Aug‘ in Aug‘ mit mächtigen Baumkronen

 

Der Baumwipfelpfad in Bad Iburg wurde im April 2018 zur Niedersächsischen Landesgartenschau eröffnet und gilt seitdem als Besucherattraktion im Osnabrücker Land. Der 440 Meter lange, barrierefreie Pfad schlängelt sich auf einer Höhe zwischen zehn und 28 Metern im Zickzack durch die Wipfel – darunter Kirsche, Buche, Eiche, Tanne und Ahorn. Gäste stehen mit mächtigen Baumkronen auf Augenhöhe und können an 15 Erlebnisstationen mehr über Natur, Geologie, Geschichte und Wald erfahren.

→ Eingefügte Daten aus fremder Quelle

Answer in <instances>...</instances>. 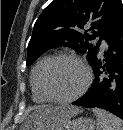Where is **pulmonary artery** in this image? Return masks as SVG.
Listing matches in <instances>:
<instances>
[{
	"mask_svg": "<svg viewBox=\"0 0 123 130\" xmlns=\"http://www.w3.org/2000/svg\"><path fill=\"white\" fill-rule=\"evenodd\" d=\"M106 49H107V44H106L105 41H102V42H101V50H102V51H105Z\"/></svg>",
	"mask_w": 123,
	"mask_h": 130,
	"instance_id": "pulmonary-artery-1",
	"label": "pulmonary artery"
}]
</instances>
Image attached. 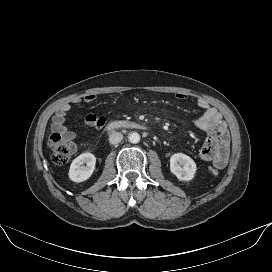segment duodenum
Wrapping results in <instances>:
<instances>
[{
    "label": "duodenum",
    "mask_w": 272,
    "mask_h": 272,
    "mask_svg": "<svg viewBox=\"0 0 272 272\" xmlns=\"http://www.w3.org/2000/svg\"><path fill=\"white\" fill-rule=\"evenodd\" d=\"M122 128H127V129H144V125L137 123V122H132V121H125V120H115L111 121L107 125V130L108 131H114L117 129H122Z\"/></svg>",
    "instance_id": "obj_1"
}]
</instances>
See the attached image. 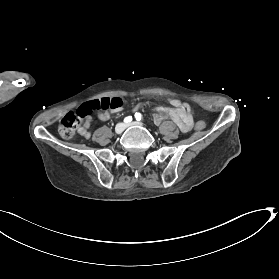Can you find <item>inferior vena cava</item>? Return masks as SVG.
Masks as SVG:
<instances>
[{"label":"inferior vena cava","mask_w":279,"mask_h":279,"mask_svg":"<svg viewBox=\"0 0 279 279\" xmlns=\"http://www.w3.org/2000/svg\"><path fill=\"white\" fill-rule=\"evenodd\" d=\"M117 127H120L122 129V131H123L126 127H128V124H127V122L124 121V123L117 124L115 129Z\"/></svg>","instance_id":"602c4592"}]
</instances>
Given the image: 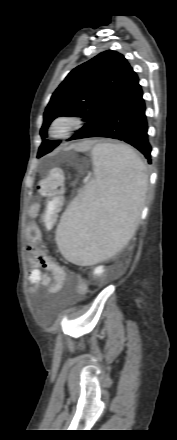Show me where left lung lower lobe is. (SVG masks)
<instances>
[{"label": "left lung lower lobe", "instance_id": "1", "mask_svg": "<svg viewBox=\"0 0 177 440\" xmlns=\"http://www.w3.org/2000/svg\"><path fill=\"white\" fill-rule=\"evenodd\" d=\"M143 91L138 85L129 99L101 126L86 135L124 141L139 150L151 164V146L148 141V123L145 115Z\"/></svg>", "mask_w": 177, "mask_h": 440}]
</instances>
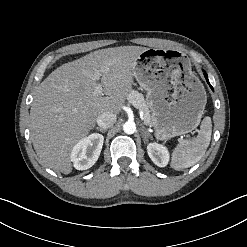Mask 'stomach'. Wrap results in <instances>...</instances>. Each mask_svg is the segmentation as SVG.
I'll use <instances>...</instances> for the list:
<instances>
[{
    "mask_svg": "<svg viewBox=\"0 0 247 247\" xmlns=\"http://www.w3.org/2000/svg\"><path fill=\"white\" fill-rule=\"evenodd\" d=\"M133 75L146 91L157 139L169 140L197 128L207 95L185 55L176 49H147L137 58Z\"/></svg>",
    "mask_w": 247,
    "mask_h": 247,
    "instance_id": "stomach-1",
    "label": "stomach"
}]
</instances>
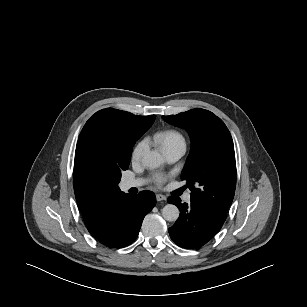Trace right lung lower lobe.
I'll return each mask as SVG.
<instances>
[{"instance_id": "right-lung-lower-lobe-1", "label": "right lung lower lobe", "mask_w": 307, "mask_h": 307, "mask_svg": "<svg viewBox=\"0 0 307 307\" xmlns=\"http://www.w3.org/2000/svg\"><path fill=\"white\" fill-rule=\"evenodd\" d=\"M155 203V195L151 191H141L138 195L125 194L115 203L101 229L91 235L107 247H125L135 241L145 215Z\"/></svg>"}]
</instances>
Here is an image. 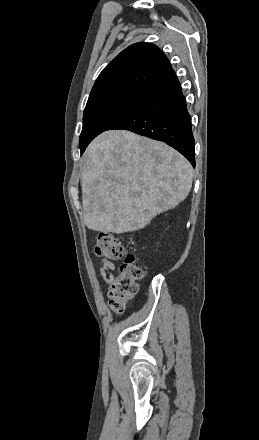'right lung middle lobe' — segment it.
<instances>
[{
  "mask_svg": "<svg viewBox=\"0 0 259 440\" xmlns=\"http://www.w3.org/2000/svg\"><path fill=\"white\" fill-rule=\"evenodd\" d=\"M146 93L145 90H120L88 100L79 138L81 152L97 135L126 115Z\"/></svg>",
  "mask_w": 259,
  "mask_h": 440,
  "instance_id": "right-lung-middle-lobe-1",
  "label": "right lung middle lobe"
}]
</instances>
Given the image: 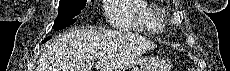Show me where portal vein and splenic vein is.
<instances>
[{"label": "portal vein and splenic vein", "instance_id": "1", "mask_svg": "<svg viewBox=\"0 0 230 71\" xmlns=\"http://www.w3.org/2000/svg\"><path fill=\"white\" fill-rule=\"evenodd\" d=\"M98 56H101V57H102V56H103V54H102V53H99V54H98Z\"/></svg>", "mask_w": 230, "mask_h": 71}]
</instances>
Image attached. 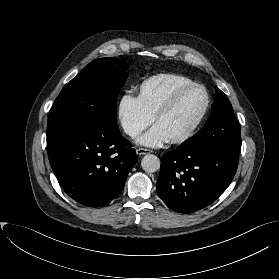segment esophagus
<instances>
[{"label":"esophagus","instance_id":"obj_1","mask_svg":"<svg viewBox=\"0 0 279 279\" xmlns=\"http://www.w3.org/2000/svg\"><path fill=\"white\" fill-rule=\"evenodd\" d=\"M136 153H137L138 155H145V154L151 153V150L146 149V148H137V149H136Z\"/></svg>","mask_w":279,"mask_h":279}]
</instances>
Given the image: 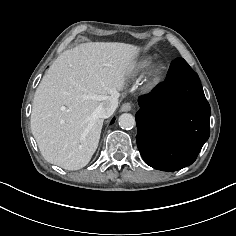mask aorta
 I'll list each match as a JSON object with an SVG mask.
<instances>
[{
    "instance_id": "1",
    "label": "aorta",
    "mask_w": 236,
    "mask_h": 236,
    "mask_svg": "<svg viewBox=\"0 0 236 236\" xmlns=\"http://www.w3.org/2000/svg\"><path fill=\"white\" fill-rule=\"evenodd\" d=\"M118 123L122 129H132L136 124L134 116L130 113L120 115Z\"/></svg>"
}]
</instances>
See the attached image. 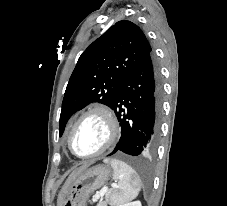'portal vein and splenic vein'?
Listing matches in <instances>:
<instances>
[{
    "mask_svg": "<svg viewBox=\"0 0 227 206\" xmlns=\"http://www.w3.org/2000/svg\"><path fill=\"white\" fill-rule=\"evenodd\" d=\"M112 187H116V184H112ZM107 190V188H105L100 194H97L95 196L96 199H98L99 197H102L104 195V192Z\"/></svg>",
    "mask_w": 227,
    "mask_h": 206,
    "instance_id": "1",
    "label": "portal vein and splenic vein"
}]
</instances>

Zudem bietet sich auf der rund 30 Meter hohen Erlebnisplattform des Einstiegsturmes eine einzigartige Aussicht auf das Schloss. Die Iburg ist die einzige noch erhaltene Höhenburg im Osnabrücker Land. Wer danach noch nicht genug hat, kann unter professioneller Anleitung unter dem Motto „Waldbaden“ – ein Trend aus Japan zum Stressmanagement – zur Ruhe kommen.

Infos: www.baumwipfelpfad-badiburg.de

 

Kompletter Rundumblick gefällig?

 

Auf dem Piesberg, geologischer Kern des Natur- und Geoparks TERRA.vita, wurde bereits im 10. Jahrhundert Karbonquarzit, ein extrem harter Sandstein, als lokales Baumaterial genutzt. Im Zuge der Industrialisierung intensivierte sich der Abbau; zunächst entstand im Südhang ein canyonartiger, langgestreckter Steinbruch mit bis zu 70 Metern Tiefe. Der danach im nördlichen Teil des Berges entstandene Steinbruch ist noch gewaltiger und gilt als einer der größten Hartsteinbrüche Mitteleuropas. Im Piesberg finden sich die ältesten Gesteine der Region, inklusive Tier- und Pflanzenfossilien. Sie dokumentieren, wie es hier in der Karbonzeit ausgesehen hat. Fledermäuse, Kreuzkröten und Uhus haben sich hier angesiedelt. Neben Wanderwegen gibt es drei Aussichtsplattformen. Die höchste davon befindet sich auf der Felsrippe oberhalb der gewaltigen Steinbruchwände. Aus fast 200 Meter Höhe können Gäste den Blick schweifen lassen über das Osnabrücker Land, den Teutoburger Wald und das Wiehengebirge. Tipp: Wie sieht die Wetterlage am Piesberg aus, was geschieht gerade im Steinbruch? Die Webcam auf Osnabrücks Hausberg gibt Auskunft: https://www.osnabrueck.de/piesberg/?L=0

 

 

 

 

Ausblicke zum Anhören

Die Aussichtspunkte im Natur- und Geopark TERRA.vita – wie der Marienkirchturm in Osnabrück, der „Meller Balkon“ oder der 20 Meter hohe „Venner Turm“ am 105-Kilometer langen DiVa Walk, der 150 Millionen Jahre alte Dinosaurierspuren mit dem Ort der Varusschlacht 9 nach Christus verbindet – sind im wahrsten Sinne des Wortes „hervorragende“ Orte, um den Weitblick in die Norddeutsche Tiefebene, das Münsterland und das Osnabrücker Hügelland zu genießen. Mit dem Hörerlebnis TERRA.vista können Gäste zudem mehr über die Region erfahren. Spannende Geschichten und unterhaltsame Anekdoten über die Entstehung der Landschaft, das Leben früher und heute sowie bedeutende Bauwerke und Persönlichkeiten können vor Ort mit dem Handy unter der Telefonnummer 0541/5018080 angehört werden. Zudem sind alle Audios mit Standortdaten und Panoramabildern unter https://www.geopark-terravita.de/de/terravista-hoerspiele abrufbar.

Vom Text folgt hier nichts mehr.